– Сейчас это уже не так заметно, как в прежние времена, ведь наш остров был землей контрастов всегда, с тех самых пор, как сюда пришли первые колонисты. В начале, если следовать Библии, были угнетенные меньшинства семнадцатого века, квакеры и евреи. Однако основой процветания стало рабство, на котором держалась вся торговля с южными штатами.

– Рабство?

– Именно! В такой же степени и даже больше, чем в Чарлстоне, Саванне или Новом Орлеане. Предки наши создали превосходно отлаженную систему: они строили корабли, отправляли их в Африку, набивали трюмы живым товаром и везли его в Вест-Индию, где обменивали на сахар, патоку и золото. Затем возвращались сюда и делали из патоки изумительный ром. Ничто не могло сокрушить этот замкнутый круг. Кроме того, мы были в прекрасных отношениях с богатыми плантаторами-аристократами Юга, а через них – с богатыми английскими плантаторами на Ямайке. К нам приезжали летом, спасаясь от жары. Но никто не строил подобия дворцов или замков. Все жили в простых колониальных домах Старого Ньюпорта, однако приемы здесь следовали за приемами. Так продолжалось в течение всего восемнадцатого века и даже после Войны за независимость, которая изгнала англичан. Что касается южных плантаторов, они исчезли после Гражданской войны.

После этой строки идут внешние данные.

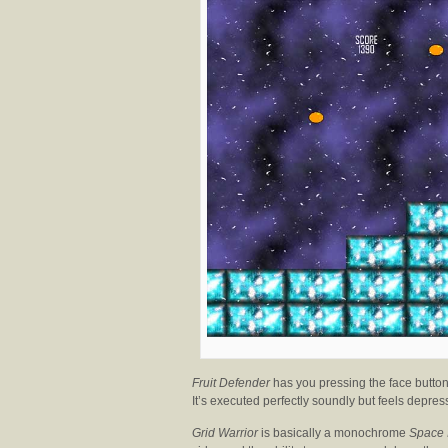
Fruit Defender
has you pressing the face buttons
It’s executed perfectly soundly but feels depres
Grid Warrior
is basically a monochrome
Space 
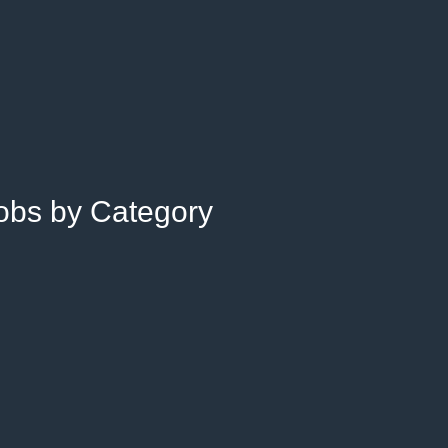
Jobs by Category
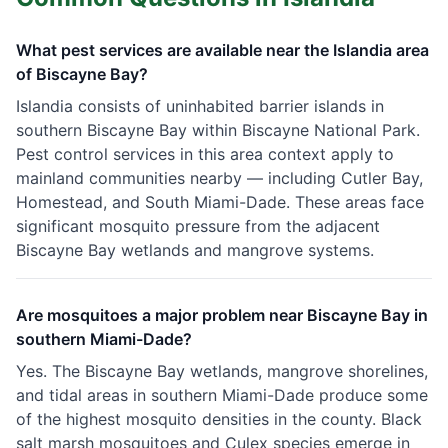
What pest services are available near the Islandia area
of Biscayne Bay?
Islandia consists of uninhabited barrier islands in
southern Biscayne Bay within Biscayne National Park.
Pest control services in this area context apply to
mainland communities nearby — including Cutler Bay,
Homestead, and South Miami-Dade. These areas face
significant mosquito pressure from the adjacent
Biscayne Bay wetlands and mangrove systems.
Are mosquitoes a major problem near Biscayne Bay in
southern Miami-Dade?
Yes. The Biscayne Bay wetlands, mangrove shorelines,
and tidal areas in southern Miami-Dade produce some
of the highest mosquito densities in the county. Black
salt marsh mosquitoes and Culex species emerge in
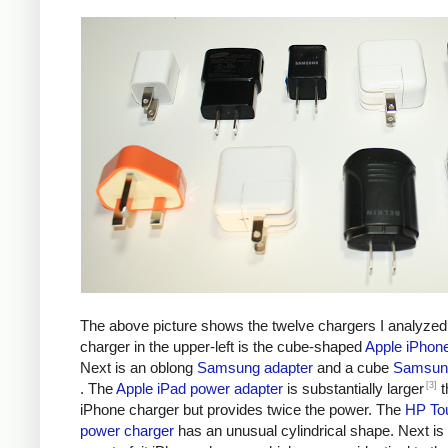
The above picture shows the twelve chargers I analyzed
charger in the upper-left is the cube-shaped
Apple iPhon
Next is an oblong
Samsung adapter
and a cube
Samsung
[3]
. The
Apple iPad power adapter
is substantially larger
t
iPhone charger but provides twice the power. The
HP To
power charger
has an unusual cylindrical shape. Next is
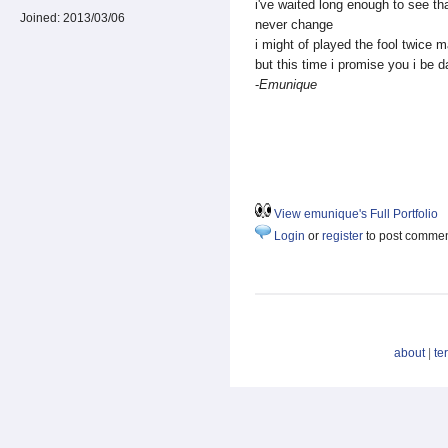
i've waited long enough to see t
Joined:
2013/03/06
never change
i might of played the fool twice
but this time i promise you i be d
-
Emunique
View emunique's Full Portfolio
Login
or
register
to post comme
about
|
te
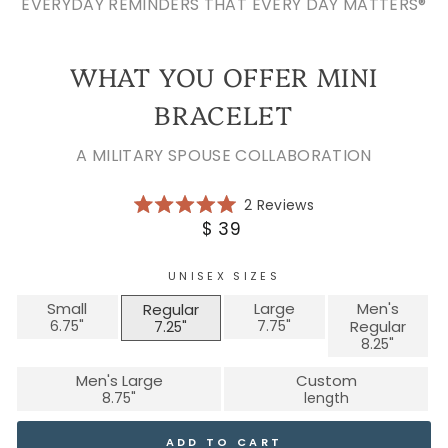
EVERYDAY REMINDERS THAT EVERY DAY MATTERS®
WHAT YOU OFFER MINI
BRACELET
A MILITARY SPOUSE COLLABORATION
Click
2
Reviews
Rated
to
Regular
$ 39
5.0
scroll
price
out
of
to
5
UNISEX SIZES
reviews
stars
Small
Large
Men's
Regular
Regular
Men's Large
Custom
ADD TO CART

– А у ваших плантаторов были рабы?

– И не только у них. Великий Вашингтон держал рабов в Маунт-Верноне, а Джефферсон – в Монтичелло. Это были виргинские вельможи. Кстати говоря, мы последними приняли Декларацию независимости, и на нас пришлось сильно нажать, чтобы мы согласились послать своих ребят на войну с южанами. Здесь всегда жили дружно, и деления никакого не было. Затем, уже после войны, явилась миссис Огастес Белмонт с Уордом Маккалистером, полным безумцем, который превратил наши невинные пикники в «сельские празднества» с золочеными лакеями. Шампанское текло рекой на лесных опушках или пляжах, кружевные скатерти расстилали прямо на земле, посуду подавали серебряную, строили беседки из цветов, в кустах играли спрятанные музыканты. Ужин на сто персон был обычным делом, а самый простенький бал обходился в сто тысяч долларов. Потом началось царствование «той самой» миссис Астор. Именно она постановила, что высшее общество должно состоять из четырехсот человек, поскольку именно такое количество народа вмещает бальная зала и в Нью-Йорке, и здесь. Полагаю, остальное вам известно, но мы, жители Старого города, никогда не принимали участия в развлечениях этой ярмарки тщеславия, большей частью довольно безвкусных. Вы знаете, что в прошлом году Гарри Лер устроил ужин для собак, на который пригласил сотню друзей с их домашними любимцами?

– Чем же их угощали? Костями?

– Вы попали пальцем в небо! Фрикасе из курятины, жареная говяжья печенка и прочие лакомства. Все расселись на земле, и пирушка завершилась скандалом, потому что люди умеют лицемерить, а собаки никогда не скрывают, кто им нравится, а кто нет! Это и видно, и слышно!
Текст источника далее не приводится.